___ Dataset
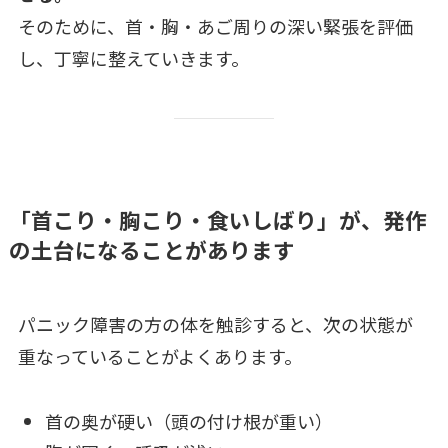
そのために、首・胸・あご周りの深い緊張を評価
し、丁寧に整えていきます。
「首こり・胸こり・食いしばり」が、発作
の土台になることがあります
パニック障害の方の体を触診すると、次の状態が
重なっていることがよくあります。
首の奥が硬い（頭の付け根が重い）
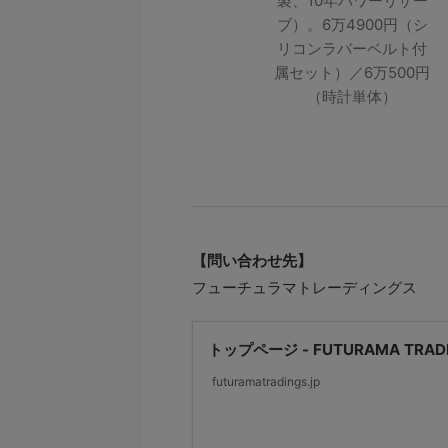
製、10年パワーリザー
ブ）。6万4900円（シ
リコンラバーベルト付
属セット）／6万500円
（時計単体）
【問い合わせ先】
フューチュラマトレーディングス
トップページ - FUTURAMA TRAD
futuramatradings.jp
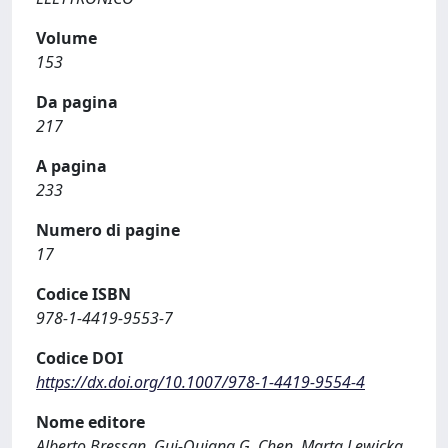
Volume
153
Da pagina
217
A pagina
233
Numero di pagine
17
Codice ISBN
978-1-4419-9553-7
Codice DOI
https://dx.doi.org/10.1007/978-1-4419-9554-4
Nome editore
Alberto Bressan, Gui-Quiang G. Chen, Marta Lewicka,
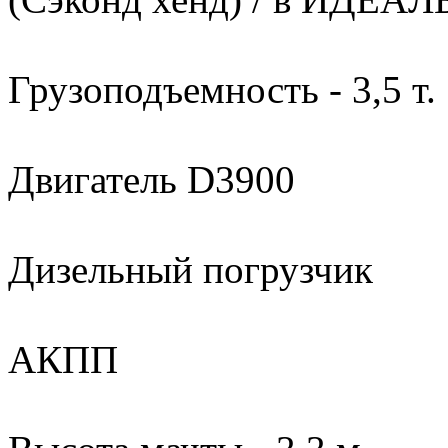
Грузоподъемность - 3,5 т.
Двигатель D3900
Дизельный погрузчик
АКПП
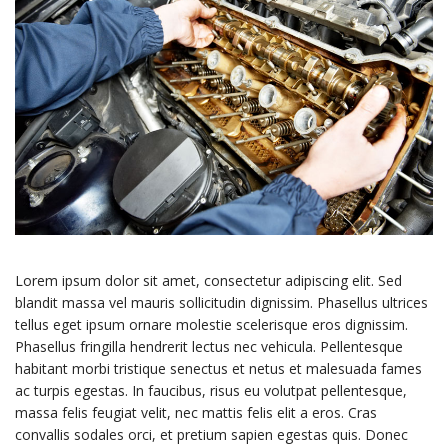
Lorem ipsum dolor sit amet, consectetur adipiscing elit. Sed
blandit massa vel mauris sollicitudin dignissim. Phasellus ultrices
tellus eget ipsum ornare molestie scelerisque eros dignissim.
Phasellus fringilla hendrerit lectus nec vehicula. Pellentesque
habitant morbi tristique senectus et netus et malesuada fames
ac turpis egestas. In faucibus, risus eu volutpat pellentesque,
massa felis feugiat velit, nec mattis felis elit a eros. Cras
convallis sodales orci, et pretium sapien egestas quis. Donec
______
What you have to do: Search the listing above for "Phasellus" and copy every line that holds it.

Result for this exercise:
blandit massa vel mauris sollicitudin dignissim. Phasellus ultrices
Phasellus fringilla hendrerit lectus nec vehicula. Pellentesque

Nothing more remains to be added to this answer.